= Fundación Ecuatoriana Equidad =

LGBTQ non-profit organization in Ecuador

Fundación Ecuatoriana Equidad was created on October 10, 2000. It is not a federal government program but is a non-profit organization. The organization maintains two main goals. One goal of the organization is to achieve social and political rights for gays, lesbians, bisexuals, transgender people, and people who identify as intersexual. Another goal for the organization is sexual health advocacy. The foundation was started because homosexuals were incarcerated due to a criminalization of sexual activity between people of the same sex by the government.

==Research==
Fundación Ecuatoriana Equidad organized local volunteers to participate in the iPrEx study, which was a clinical trial testing the efficacy of a drug used as a pre-exposure prophylaxis against HIV infection.

==Context==
Prior to current laws and regulations, Ecuadorians could be arrested for any public displays that went against their common moral value. Men were publicly and brutally attacked for being at gay bars or for interacting with the gay community. These actions were justified under the court of law, until constitutional reform in 1998. On August 10, 1998, the Constitution of Ecuador underwent reformation in order to recognize equality based within the law, regardless of age, sex, ethnic origin, color, religion, political affiliation, economic position, sexual orientation, state of health, or any other difference. Within the South American countries, this is considered to be the most liberal, as well as the most enlightened. Since 2008, civil unions with all of the rights of marriage (except for adoption) have been available to same-sex couples.

In Quito and Guayaquil, liberalism has become more prevalent as conservatism adjusts to the law.

==Partners==
Fundación Ecuatoriana Equidad receives support from Hivos, a Dutch organization which promotes HIV education and gay rights.

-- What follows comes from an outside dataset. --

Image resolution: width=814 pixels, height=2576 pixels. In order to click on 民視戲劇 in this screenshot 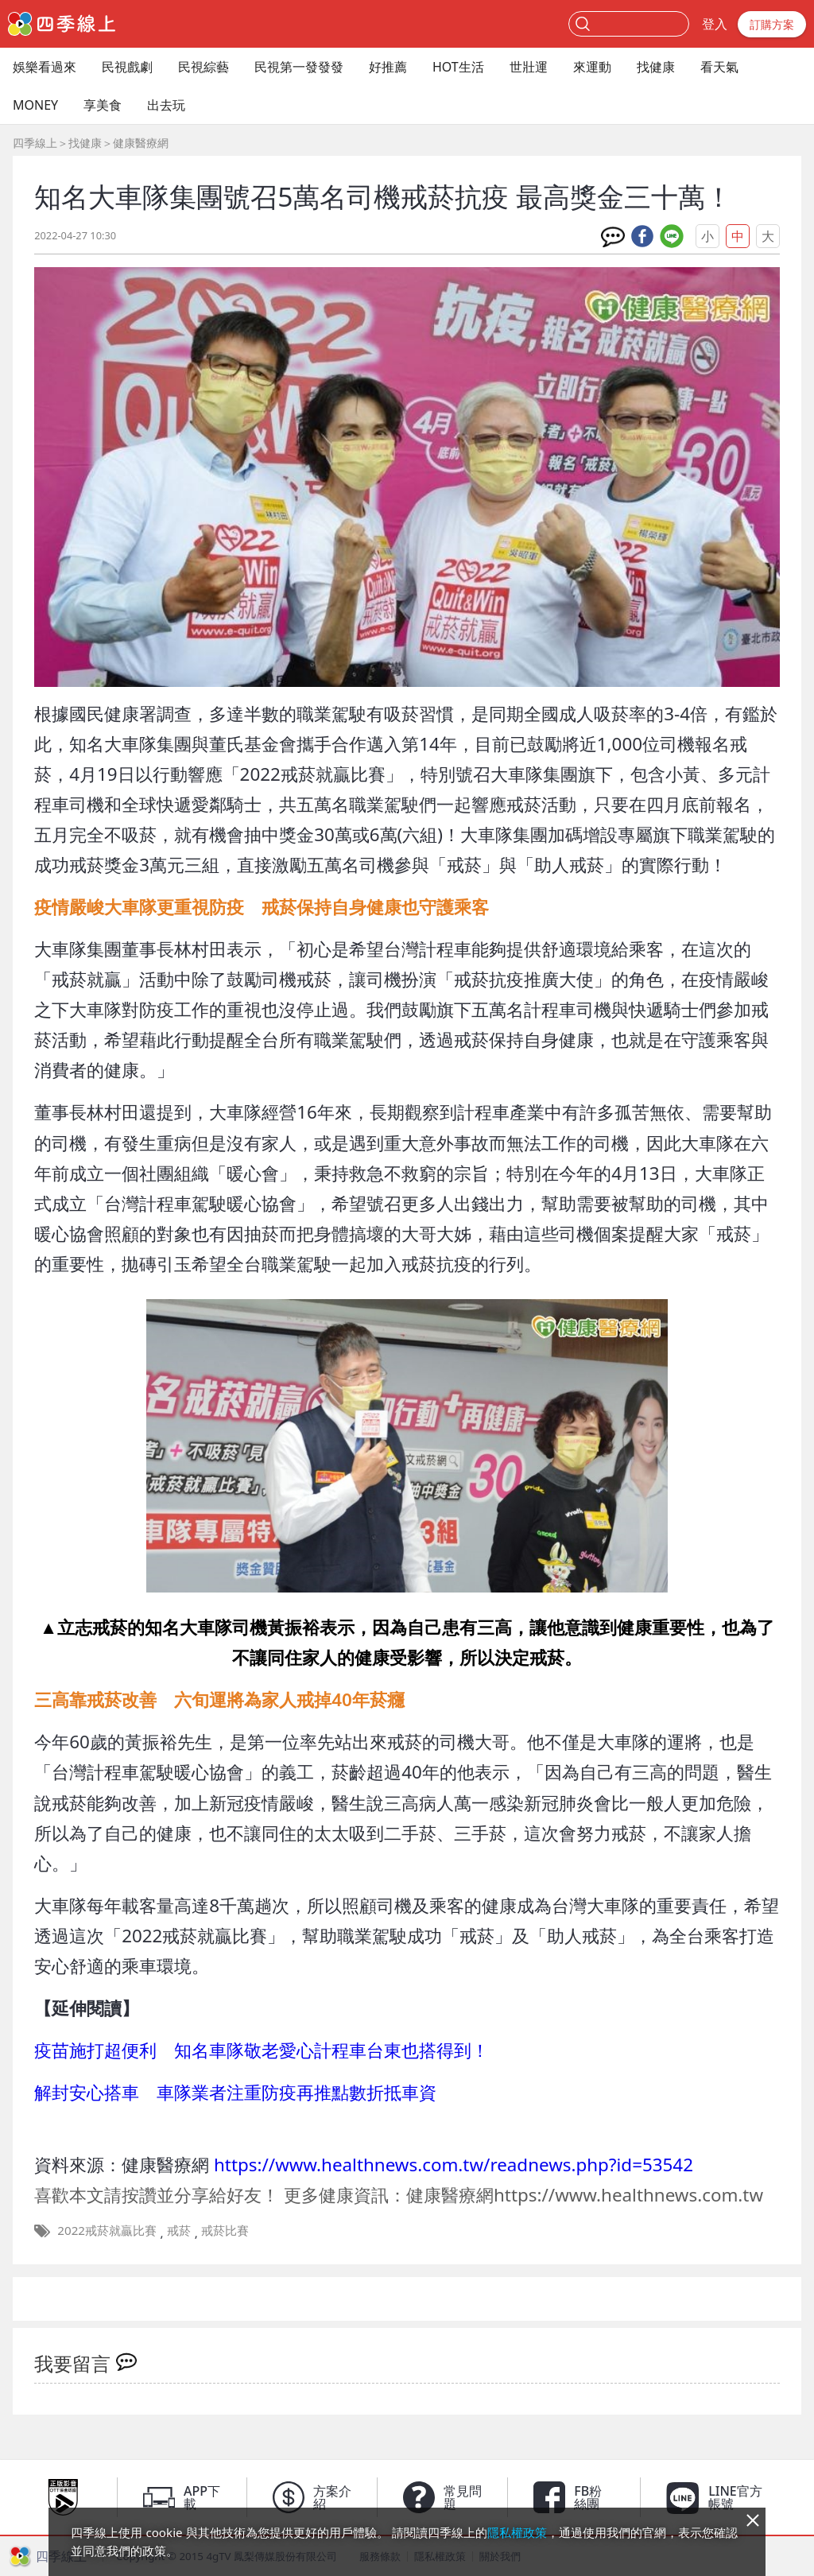 , I will do `click(127, 67)`.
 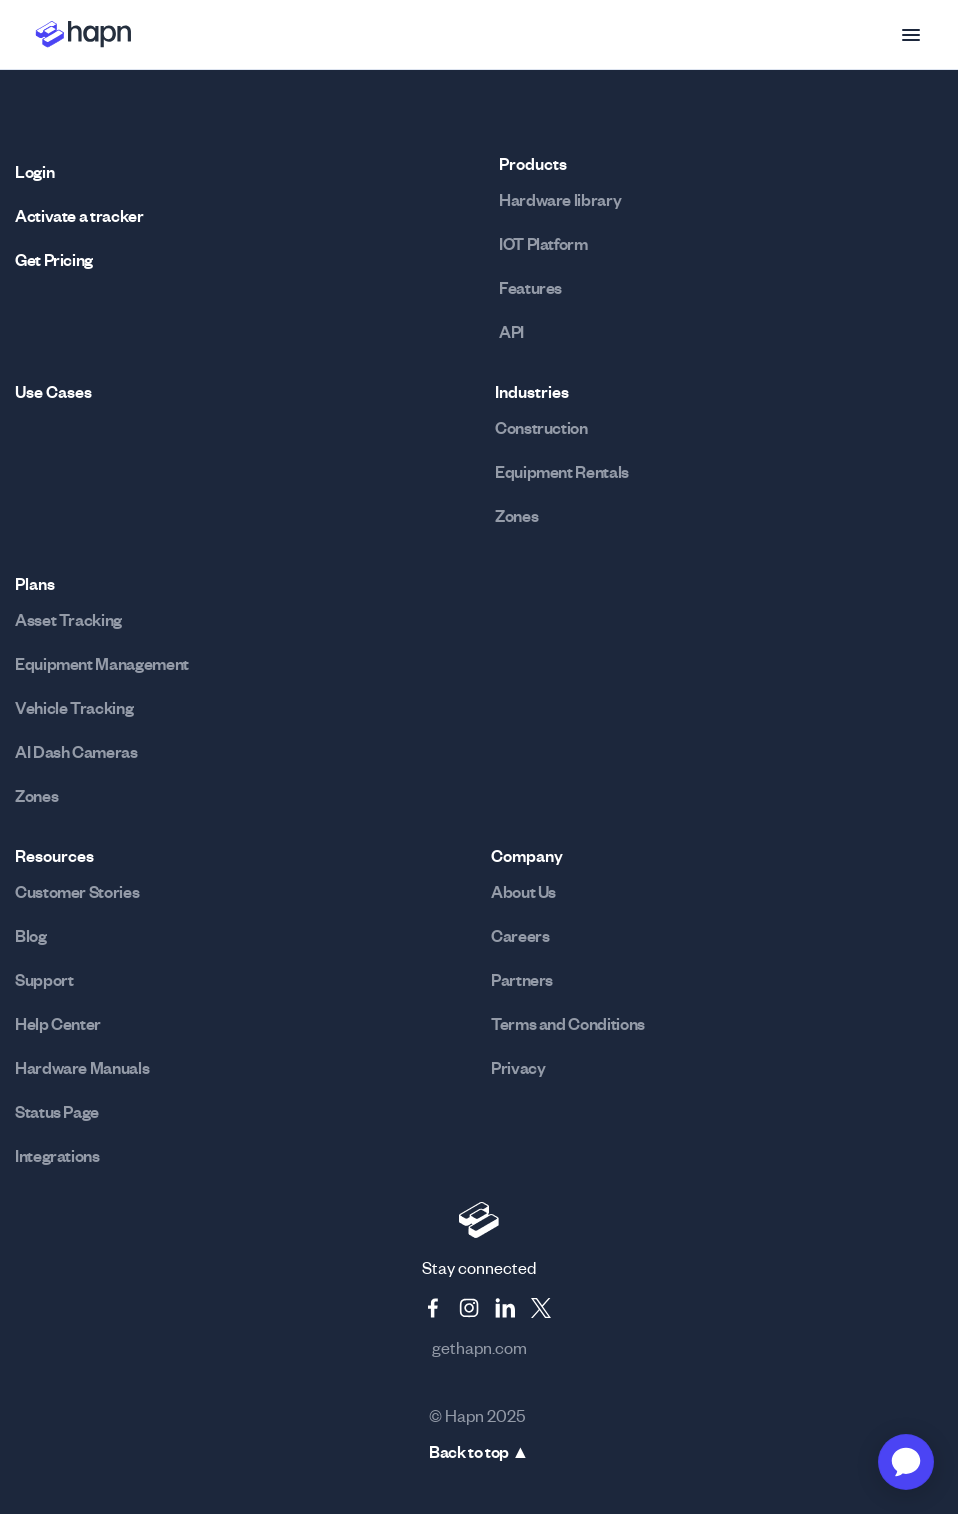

==Legal rights in Ecuador==
Currently in Ecuador, both male and female same-sex sexual activity is legal, but same-sex couples and households headed by same-sex couples are not eligible for all of the same legal protection available to opposite- sex married couples. In 1998, Ecuador became one of the first countries worldwide to ban discrimination based on sexual orientation. Since 2008, civil unions with all of the rights of marriage (except for adoption) have been available to same-sex couples. The original constitution permitted marriage only between man and woman: however, same-sex activity has been legal in Ecuador since 1997.

==Mission==
The mission is to promote sexual health and reduce prejudice and acts of discrimination based on sexual preferences sex identity, or HIV/AIDS, through communication, prevention, sensibility, empowerment and citizen participation in society. Those efforts will aid in making a better quality of life for the GLBTI community and people who have HIV and AIDS. The organization offers help with medical problems, help with getting HIV tested, psychological services, help getting legal aid for people in the GLBTI community and a community space for members.

==Magazine==
The foundation created the annual magazine called GLBTI nùmero 12, discontinued in 2014. This magazine was meant to reflect the principle necessities that the GLBTI community faced in the country. The magazine talked about the representation of the GLBTI.